People living in high-density suburbs have been forced to resort to unsafe wells to beat the water shortages.
Others are now buying water from bulk suppliers.
Minister of State for Harare Metropolitan Province Senator Oliver Chidawu yesterday told journalists that there is a shortage of potable water in the capital even after Government tabled a lucrative deal for alternative water treatment solutions.
There are fears that Harare City Council could be abusing funds provided by the Government, or has no idea of improving the dire situation.
Minister Chidawu took a swipe at Harare town clerk Engineer Hosiah Chisango for failing to run the affairs of the city, accusing him of lacking accountability.
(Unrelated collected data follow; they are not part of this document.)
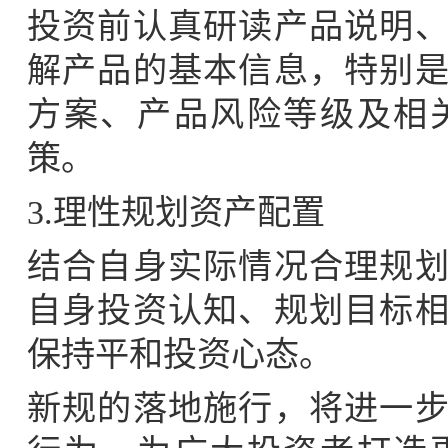
投资前认真研读产品说明
解产品的基本信息，特别
方案、产品风险等级及相
策。
3.理性规划资产配置
结合自身实际情况合理规
自身投资认知、规划目标
保持平和投资心态。
新规的落地施行，将进一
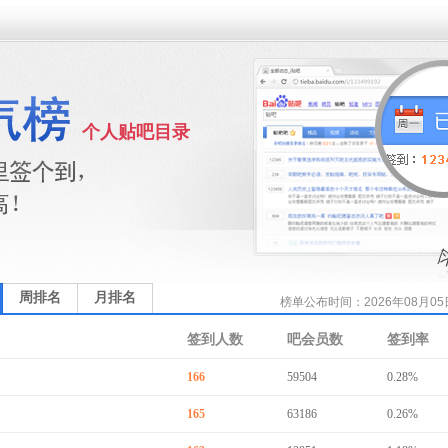
个人贴吧目录
周排名
月排名
榜单公布时间：2026年08月05日 
签到人数
吧会员数
签到率
166
59504
0.28%
165
63186
0.26%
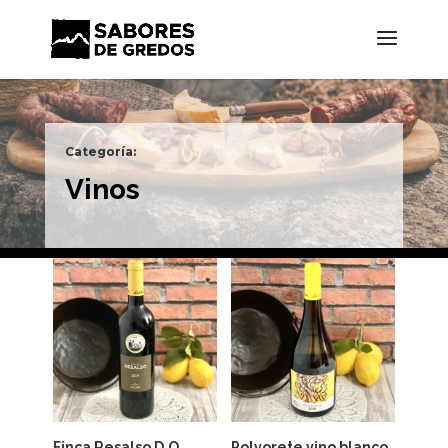
Categoría:
Vinos
Finca Resalso D.O.
Polvorete vino blanco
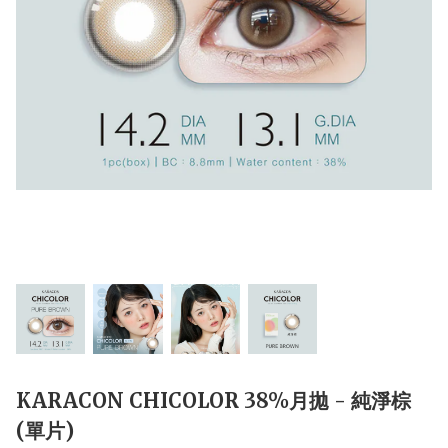
KARACON CHICOLOR 38%月拋 - 純淨棕
(單片)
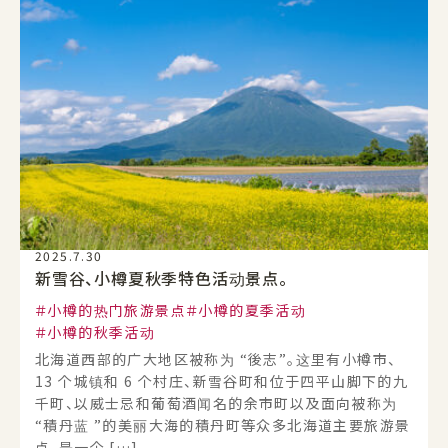
2025.7.30
新雪谷、小樽夏秋季特色活动景点。
小樽的热门旅游景点
小樽的夏季活动
小樽的秋季活动
北海道西部的广大地区被称为 “後志”。这里有小樽市、
13 个城镇和 6 个村庄、新雪谷町和位于四平山脚下的九
千町、以威士忌和葡萄酒闻名的余市町以及面向被称为
“積丹蓝 ”的美丽大海的積丹町等众多北海道主要旅游景
点，是一个 […]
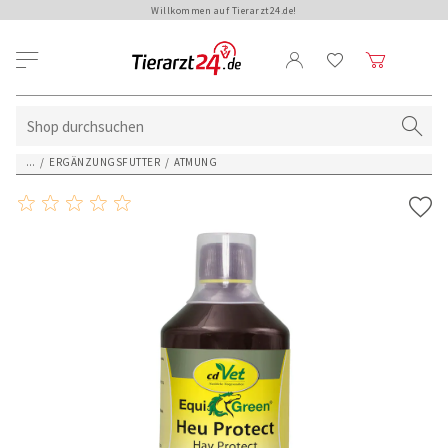
Willkommen auf Tierarzt24.de!
...
/
ERGÄNZUNGSFUTTER
/
ATMUNG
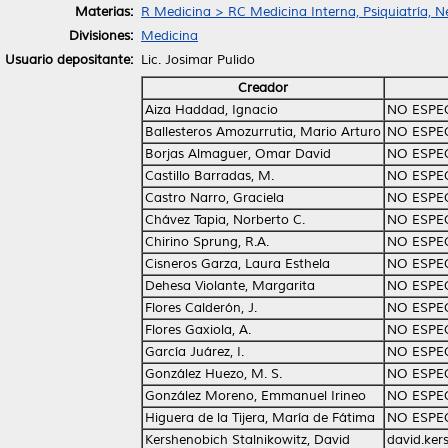
Materias:
R Medicina > RC Medicina Interna, Psiquiatría, N
Divisiones:
Medicina
Usuario depositante:
Lic. Josimar Pulido
Creador
Aiza Haddad, Ignacio
NO ESPE
Ballesteros Amozurrutia, Mario Arturo
NO ESPE
Borjas Almaguer, Omar David
NO ESPE
Castillo Barradas, M.
NO ESPE
Castro Narro, Graciela
NO ESPE
Chávez Tapia, Norberto C.
NO ESPE
Chirino Sprung, R.A.
NO ESPE
Cisneros Garza, Laura Esthela
NO ESPE
Dehesa Violante, Margarita
NO ESPE
Flores Calderón, J.
NO ESPE
Flores Gaxiola, A.
NO ESPE
García Juárez, I.
NO ESPE
González Huezo, M. S.
NO ESPE
González Moreno, Emmanuel Irineo
NO ESPE
Higuera de la Tijera, María de Fátima
NO ESPE
Kershenobich Stalnikowitz, David
david.ke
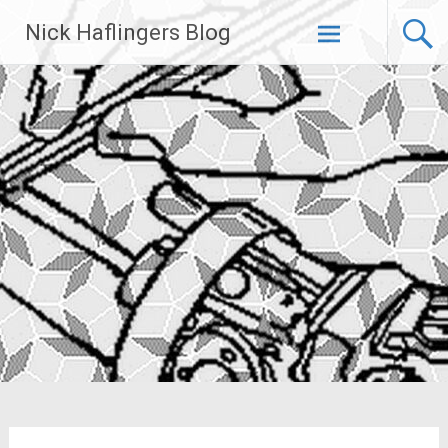
Zum
Nick Haflingers Blog
Inhalt
springen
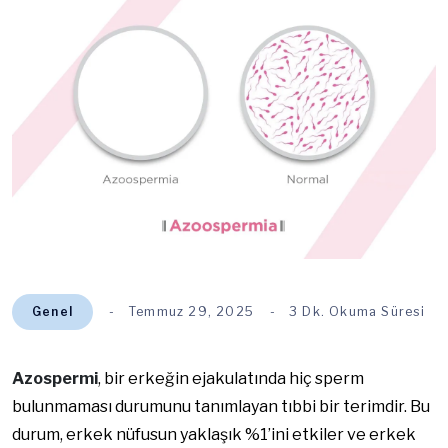
Genel
Temmuz 29, 2025
3 Dk. Okuma Süresi
Azospermi
, bir erkeğin ejakulatında hiç sperm
bulunmaması durumunu tanımlayan tıbbi bir terimdir. Bu
durum, erkek nüfusun yaklaşık %1’ini etkiler ve erkek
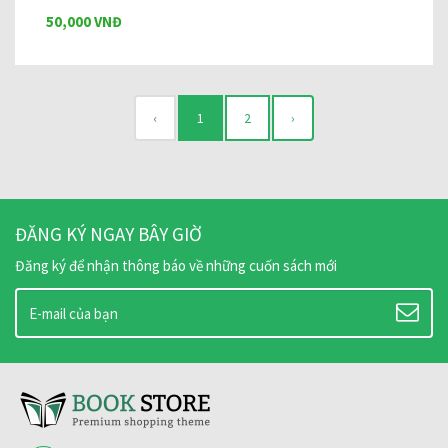
50,000 VNĐ
‹
1
2
›
ĐĂNG KÝ NGAY BÂY GIỜ
Đăng ký để nhận thông báo về những cuốn sách mới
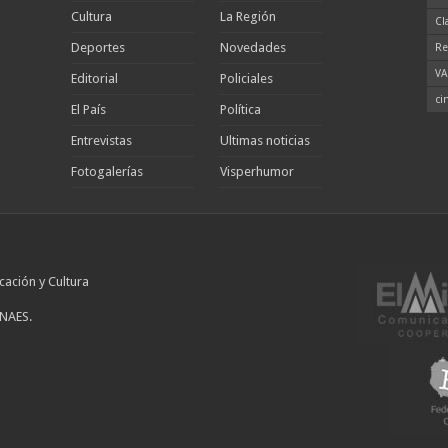
Cultura
La Región
Cl
Deportes
Novedades
Re
VA
Editorial
Policiales
ci
El País
Política
Entrevistas
Ultimas noticias
Fotogalerías
Visperhumor
cación y Cultura
INAES.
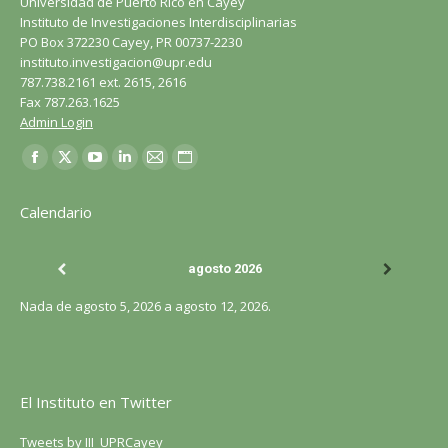
Universidad de Puerto Rico en Cayey
Instituto de Investigaciones Interdisciplinarias
PO Box 372230 Cayey, PR 00737-2230
instituto.investigacion@upr.edu
787.738.2161 ext. 2615, 2616
Fax 787.263.1625
Admin Login
Encuéntranos en:
Facebook
X
YouTube
LinkedIn
Correo
Sitio
página
página
página
página
página
web
Calendario
se
se
se
se
se
página
abre
abre
abre
abre
abre
se
agosto 2026
en
en
en
en
en
abre
una
una
una
una
una
en
Nada de agosto 5, 2026 a agosto 12, 2026.
ventana
ventana
ventana
ventana
ventana
una
nueva
nueva
nueva
nueva
nueva
ventana
nueva
El Instituto en Twitter
Tweets by III_UPRCayey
“As we are all aware, the Harare City Council under the stewardship of the current town clerk has failed to provide water to residents for the better part of two years,” said Minister Chidawu.
“It is a cause for concern as it has led to a serious deterioration in the standards of living of our residents.
“Harare residents have of late, also been forced to stretch their disposable incomes by purchasing water from private suppliers in addition to paying water rates to the city council. Some have been forced to obtain water for daily use from potentially unsafe wells and others sources.”
Minister Chidawu said it was not enough for council to call for the declaration of the water situation in Harare as “a disaster” by the Government when the city fathers were not taking concrete steps to avert the water crisis.
“For instance, cutting out the middlemen in the provision of water supply chemicals at inflated prices who procure the same from South Africa and generally treating the current situation with the urgency that it deserves.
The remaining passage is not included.